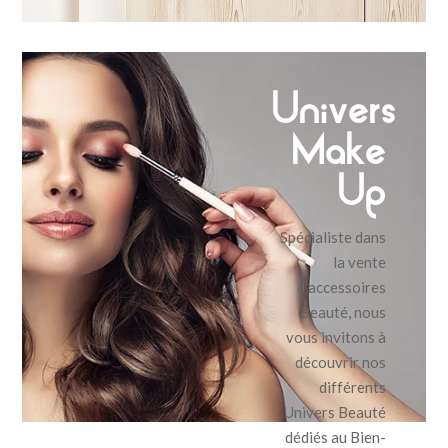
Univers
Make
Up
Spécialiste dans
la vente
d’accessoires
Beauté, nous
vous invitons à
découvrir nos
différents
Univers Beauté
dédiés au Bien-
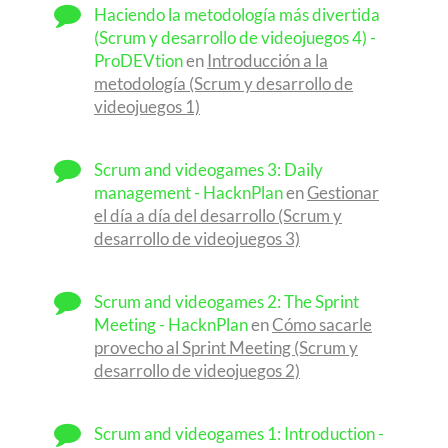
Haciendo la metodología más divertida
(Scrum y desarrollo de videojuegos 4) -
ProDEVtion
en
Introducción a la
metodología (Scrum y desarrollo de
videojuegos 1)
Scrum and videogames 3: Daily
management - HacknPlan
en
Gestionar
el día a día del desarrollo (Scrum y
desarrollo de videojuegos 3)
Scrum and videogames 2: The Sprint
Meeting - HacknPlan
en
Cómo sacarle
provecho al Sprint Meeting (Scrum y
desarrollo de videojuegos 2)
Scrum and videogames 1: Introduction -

...

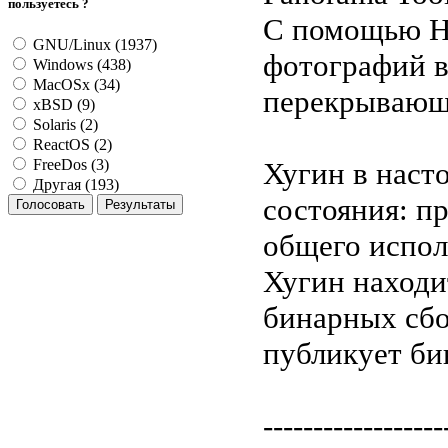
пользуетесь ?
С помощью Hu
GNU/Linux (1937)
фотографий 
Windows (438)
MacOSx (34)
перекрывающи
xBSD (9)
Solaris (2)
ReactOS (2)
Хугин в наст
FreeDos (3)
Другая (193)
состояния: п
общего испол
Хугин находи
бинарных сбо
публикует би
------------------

=== Work request ===
Which lines of the records above contain the word "HacknPlan"? Show each of them.

=== Task solution ===
management - HacknPlan
Meeting - HacknPlan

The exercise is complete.